Течение, в котором развились элегия, дидактическое и дружеское послание, мелкие формы рондо, шарад и т. д., принято называть «сентиментализмом», причем в название это вкладывается неизменно тематическая сторона течения и ее эмоциональная окраска. Между тем упускается здесь из виду, что эволюция тем была фактором не самостоятельным, а подчиненным.
Менялась вся установка поэтического слова — это вело к определенному тематическому строю, те или иные темы оказывались наиболее или наименее функционально соответствующими этому тематическому строю и закреплялись за данной установкой или отпадали.

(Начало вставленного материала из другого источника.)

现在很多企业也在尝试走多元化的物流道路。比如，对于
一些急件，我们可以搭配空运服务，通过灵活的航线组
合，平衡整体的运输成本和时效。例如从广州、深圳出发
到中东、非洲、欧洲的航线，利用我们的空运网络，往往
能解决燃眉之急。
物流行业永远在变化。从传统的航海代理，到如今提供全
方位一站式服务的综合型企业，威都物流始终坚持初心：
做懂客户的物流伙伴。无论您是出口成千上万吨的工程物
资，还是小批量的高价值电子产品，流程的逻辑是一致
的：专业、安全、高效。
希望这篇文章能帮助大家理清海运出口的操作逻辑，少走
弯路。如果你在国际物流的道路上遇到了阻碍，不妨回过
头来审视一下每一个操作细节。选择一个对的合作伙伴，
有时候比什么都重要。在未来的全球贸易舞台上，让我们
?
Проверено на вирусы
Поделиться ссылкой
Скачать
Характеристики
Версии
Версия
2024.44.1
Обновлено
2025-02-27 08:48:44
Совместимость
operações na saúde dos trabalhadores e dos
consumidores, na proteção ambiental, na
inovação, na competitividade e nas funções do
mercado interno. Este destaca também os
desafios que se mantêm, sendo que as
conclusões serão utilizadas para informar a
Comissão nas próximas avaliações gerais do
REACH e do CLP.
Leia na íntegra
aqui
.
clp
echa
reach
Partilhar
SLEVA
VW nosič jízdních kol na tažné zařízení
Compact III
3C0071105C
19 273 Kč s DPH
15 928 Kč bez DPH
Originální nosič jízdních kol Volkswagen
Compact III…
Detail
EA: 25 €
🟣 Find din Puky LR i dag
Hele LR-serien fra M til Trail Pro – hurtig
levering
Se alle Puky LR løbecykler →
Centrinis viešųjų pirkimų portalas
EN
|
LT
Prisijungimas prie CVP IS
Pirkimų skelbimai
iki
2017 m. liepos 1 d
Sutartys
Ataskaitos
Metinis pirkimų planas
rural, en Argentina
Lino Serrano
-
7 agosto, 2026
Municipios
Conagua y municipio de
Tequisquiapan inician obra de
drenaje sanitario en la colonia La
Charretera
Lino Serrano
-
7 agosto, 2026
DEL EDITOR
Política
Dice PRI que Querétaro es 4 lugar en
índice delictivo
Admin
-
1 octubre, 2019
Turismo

Державин, прекрасно уяснивший себе всю разницу и рознь двух противоположных установок, отказывался дать ясное различие их по темам: "Знатоки говорят, что между песнею и одою трудно положить черту различия. Но если оно и существует, то основывается ни на чем другом, как на постепенности. Для разбора же подобных степеней в сочинениях надобен весьма проницательный ум и крайне тонкое чувство, чтобы определить их решительную разность. В оде и песне столь много общего, что и та и другая имеют право на присвоение себе обоюдного названия <…>"[624].
Подобно тому как позже у Батюшкова эротические темы возникают не из мировоззрительных причин, а из работы его над поэтическим языком (см. его речь "О влиянии легкой поэзии на язык"), так и темы «сентиментализма» возникают как наилучший материал для новой установки поэтического слова: для «личной» (разговорной и напевной) интонации, возобновляющей живой адрес поэтического слова, его соотнесенность с общеречевыми, а далее и внелитературными рядами (салон), что и являлось заданием литературы при омертвелости одической, ораторской установки, соотнесенной с торжественным произнесением и ведущей далее к внелитературным рядам официальных торжеств[625]. Сентиментализм у нас все еще приравнен к «слезливости» по результативным, вторичным явлениям. Это столь же несправедливо, как если бы приравнять течение «символизма» к «мистике».
Ср. характерное предисловие Карамзина ко второй книжке «Аонид» (1797): "<…> я осмелюсь только заметить два главные порока наших юных муз: излишнюю высокопарность, гром слов не у места и часто притворную слезливость. (Я не говорю уже о неисправности рифм, хотя для совершенства стихов требуется, чтобы и рифмы были правильны.) Поэзия состоит не в надутом описании ужасных сцен натуры, но в живости мыслей и чувств. Если стихотворец пишет не о том, что подлинно занимает его душу; если он не раб, а тиран своего воображения, заставляя его гоняться за чуждыми, отдаленными, несвойственными ему идеями; если он описывает не те предметы, которые к нему близки и собственною силою влекут к себе его воображение <…> то в произведениях его не будет никогда живости, истины или той сообразности в частях, которая составляет целое <…> Молодому питомцу Муз лучше изображать в стихах первые впечатления любви, дружбы, нежных красот природы, нежели разрушение мира, всеобщий пожар натуры и прочее в сем роде. <…> Не надобно также беспрестанно говорить о слезах, прибирая к ним разные эпитеты, называя их блестящими и бриллиантовыми — сей способ трогать очень не надежен надобно описать разительно причину их; означить горесть не только общими чертами, которые, будучи слишком обыкновенны, не могут производить сильного действия в сердце читателя — но особенными, имеющими отношение к характеру и обстоятельствам поэта. Сии-то черты, сии подробности и сия, так сказать, личность уверяют нас в истине описаний — и часто обманывают, по такой обман есть торжество искусства"[626].